Dossier 64

Jussi ADLER-OLSEN

Livre de poche, 2016
Traduit du danois par Caroline Berg



La vie un peu compliquée de l'inspecteur Carl Morck s'enrichit à loisir au fil du temps. Nous sommes en automne de l'année 2010 à Copenhague. Une directrice d'agence d'escort-girls (soit une tenancière de bordel, pour être clair), se fait agresser sauvagement. Personne n'a rien vu, rien entendu, comme de juste. Sa petite chance dans l'histoire est d'avoir un frère policier, qui fait des pieds et des mains pour obtenir justice. Tout est bon, y compris faire pression sur le chef du département V pour avoir du renfort. Carl se fait tirer l'oreille, mais ses deux assistants prennent fait et cause pour la victime. Plusieurs conséquences à cet embrasement de deux personnes hautement inflammables vont se présenter : Rose va littéralement se plonger à coeur perdu dans une histoire de disparitions multiples qui remonte à plus de vingt ans, parce qu'une des disparues était également une prostituée, et Assad va démontrer une fois de plus à son patron que son passé est bien mystérieux et regorge de zones d'ombre. Carl, quant à lui, va continuer à essayer de se dépêtrer de l'affaire qui a conduit à la mort d'un de ses collègues et à la tétraplégie de son partenaire, tout en soignant son idylle avec sa Mona chérie et en tempérant l'enthousiasme de son cousin Ronny à lui enfoncer la tête dans une triste anecdote de leur adolescence. Et on ne dira rien de la future ex-femme de Carl, toujours aussi lunatique, qui s'est mis en tête de finalement divorcer...

Y-en-a-t-il parmi vous qui n'auraient pas entendu parler de ce phénomène littéraire qu'est Jussi Adler-Olsen ? Difficile d'y échapper pourtant. Il a quasiment le même succès actuellement que Dan Brown en son temps (qui ? hein ? pourtant, à défaut d'ingurgiter un de ses pensum vous pouvez vous rafraîchir la mémoire en allant voir la chronique de son summum ici). Alors forcément, quand on tombe sur un exemplaire d'occasion d'un auteur de polar à la mode, on se laisse faire pour voir de quoi il est question au juste.

Il pourrait y avoir méfiance. Avec un nom comme le sien, l'auteur viendrait du Nord que ça ne nous étonnerait pas. Et certains lecteurs, échaudés par la vague décennale qui nous a fait écoper de maints héros neurasthéniques, pourraient avoir envie de ne pas s'y frotter. Que ces derniers se rassurent ! Carl Morck, le flic flemmard, cabochard et néanmoins doué d'Adler-Olsen ne rentre pas tout à fait dans le moule des habituels enquêteurs venus du froid.
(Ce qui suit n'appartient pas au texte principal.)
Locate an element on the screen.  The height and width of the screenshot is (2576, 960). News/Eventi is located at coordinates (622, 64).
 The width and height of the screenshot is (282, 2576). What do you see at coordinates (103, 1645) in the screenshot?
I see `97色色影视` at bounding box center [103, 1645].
Un peu à l'opposé, même, le gaillard récurrent est plutôt atypique : doué mais bénéficiant souvent de l'expertise de son factotum moyen-oriental, un peu misanthrope sur les bords et pourtant généreux, capable de points de vue originaux mais plein d'idées préconçues, le premier adjectif qui viendrait pour le décrire serait - en ce qui me concerne - niais, mais pas que. Niais on peut le dire, surtout à l'examen de sa cahotante liaison avec sa psychologue, mais pas que à la vision de sa relation avec sa curieuse secrétaire, qui a quelques problèmes de stabilité émotionnelle (je vous laisse découvrir lesquels).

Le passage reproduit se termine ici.